- [Task goal]: Filter the records below, keeping only lines with the string "chocolate".

-------- Dataset content

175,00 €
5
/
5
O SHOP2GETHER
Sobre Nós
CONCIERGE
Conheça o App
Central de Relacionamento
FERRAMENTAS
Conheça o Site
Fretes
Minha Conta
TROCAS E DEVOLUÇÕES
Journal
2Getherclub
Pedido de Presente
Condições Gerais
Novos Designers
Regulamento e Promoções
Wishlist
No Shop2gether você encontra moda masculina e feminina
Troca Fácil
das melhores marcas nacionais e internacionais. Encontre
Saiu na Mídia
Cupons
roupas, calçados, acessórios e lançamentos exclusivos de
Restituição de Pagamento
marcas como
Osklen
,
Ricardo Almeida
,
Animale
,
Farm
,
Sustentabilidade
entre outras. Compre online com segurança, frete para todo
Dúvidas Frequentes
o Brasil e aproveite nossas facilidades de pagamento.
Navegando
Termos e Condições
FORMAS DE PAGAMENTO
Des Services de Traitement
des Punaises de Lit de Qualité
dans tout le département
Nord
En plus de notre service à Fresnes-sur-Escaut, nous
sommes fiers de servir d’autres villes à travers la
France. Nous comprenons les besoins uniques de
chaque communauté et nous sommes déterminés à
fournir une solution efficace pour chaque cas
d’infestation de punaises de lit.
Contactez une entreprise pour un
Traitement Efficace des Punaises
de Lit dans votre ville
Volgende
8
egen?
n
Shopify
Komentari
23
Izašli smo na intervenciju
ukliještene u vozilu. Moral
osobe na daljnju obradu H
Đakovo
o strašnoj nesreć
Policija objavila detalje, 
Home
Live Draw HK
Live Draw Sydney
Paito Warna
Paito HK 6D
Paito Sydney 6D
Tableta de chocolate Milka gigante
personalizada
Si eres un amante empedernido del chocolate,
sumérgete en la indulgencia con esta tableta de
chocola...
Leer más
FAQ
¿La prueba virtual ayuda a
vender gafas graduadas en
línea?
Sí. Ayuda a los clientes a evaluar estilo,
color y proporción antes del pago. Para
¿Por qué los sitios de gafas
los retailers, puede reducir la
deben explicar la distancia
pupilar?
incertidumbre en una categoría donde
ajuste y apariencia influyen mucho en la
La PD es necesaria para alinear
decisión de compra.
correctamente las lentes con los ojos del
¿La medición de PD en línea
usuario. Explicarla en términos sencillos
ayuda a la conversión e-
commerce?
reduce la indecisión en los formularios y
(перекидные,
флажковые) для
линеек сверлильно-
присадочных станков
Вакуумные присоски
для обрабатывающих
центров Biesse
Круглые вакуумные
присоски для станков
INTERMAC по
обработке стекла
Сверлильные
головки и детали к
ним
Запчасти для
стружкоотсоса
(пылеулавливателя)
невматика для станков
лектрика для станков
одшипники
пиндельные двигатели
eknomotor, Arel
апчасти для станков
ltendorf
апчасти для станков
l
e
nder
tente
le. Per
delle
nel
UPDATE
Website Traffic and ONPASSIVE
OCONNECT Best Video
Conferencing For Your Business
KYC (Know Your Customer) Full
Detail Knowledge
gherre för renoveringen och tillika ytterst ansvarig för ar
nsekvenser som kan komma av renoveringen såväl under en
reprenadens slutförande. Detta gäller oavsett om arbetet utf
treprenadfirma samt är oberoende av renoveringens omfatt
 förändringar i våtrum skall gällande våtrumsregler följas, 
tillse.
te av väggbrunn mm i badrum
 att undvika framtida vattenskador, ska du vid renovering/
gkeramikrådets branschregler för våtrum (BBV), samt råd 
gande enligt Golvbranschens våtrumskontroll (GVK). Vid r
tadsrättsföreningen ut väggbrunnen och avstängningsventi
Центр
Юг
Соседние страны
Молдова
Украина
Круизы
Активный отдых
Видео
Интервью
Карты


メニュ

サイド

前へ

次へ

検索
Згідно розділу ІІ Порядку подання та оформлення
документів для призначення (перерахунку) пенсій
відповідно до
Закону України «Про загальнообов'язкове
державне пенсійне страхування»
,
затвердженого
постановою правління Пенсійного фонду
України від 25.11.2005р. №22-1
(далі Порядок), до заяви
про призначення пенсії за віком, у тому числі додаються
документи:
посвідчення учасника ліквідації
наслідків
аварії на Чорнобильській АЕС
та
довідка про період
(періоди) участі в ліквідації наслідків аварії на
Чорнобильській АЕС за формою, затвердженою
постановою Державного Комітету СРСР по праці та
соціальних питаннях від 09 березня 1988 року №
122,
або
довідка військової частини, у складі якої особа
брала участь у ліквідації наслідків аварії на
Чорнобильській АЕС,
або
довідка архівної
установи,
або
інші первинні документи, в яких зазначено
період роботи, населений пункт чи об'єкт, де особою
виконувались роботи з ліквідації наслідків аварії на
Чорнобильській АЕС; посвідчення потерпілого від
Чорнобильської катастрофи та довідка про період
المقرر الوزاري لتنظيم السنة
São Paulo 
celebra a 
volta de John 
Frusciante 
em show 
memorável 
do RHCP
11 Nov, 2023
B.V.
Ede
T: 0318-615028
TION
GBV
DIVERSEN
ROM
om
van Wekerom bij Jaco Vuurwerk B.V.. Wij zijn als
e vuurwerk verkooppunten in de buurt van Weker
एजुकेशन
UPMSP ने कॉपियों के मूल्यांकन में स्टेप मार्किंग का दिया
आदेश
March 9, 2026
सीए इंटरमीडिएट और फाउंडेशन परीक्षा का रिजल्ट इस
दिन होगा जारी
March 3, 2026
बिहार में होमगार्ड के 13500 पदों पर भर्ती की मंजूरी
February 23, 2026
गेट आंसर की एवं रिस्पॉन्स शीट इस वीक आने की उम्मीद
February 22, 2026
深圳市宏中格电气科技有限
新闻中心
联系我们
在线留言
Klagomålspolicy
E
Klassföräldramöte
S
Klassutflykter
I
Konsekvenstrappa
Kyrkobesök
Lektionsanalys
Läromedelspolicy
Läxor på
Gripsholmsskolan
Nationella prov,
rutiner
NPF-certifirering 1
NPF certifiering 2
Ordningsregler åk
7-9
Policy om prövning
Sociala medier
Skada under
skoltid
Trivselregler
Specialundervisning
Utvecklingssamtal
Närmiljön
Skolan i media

----------------

- [Your solution]:
Tableta de chocolate Milka gigante
Si eres un amante empedernido del chocolate,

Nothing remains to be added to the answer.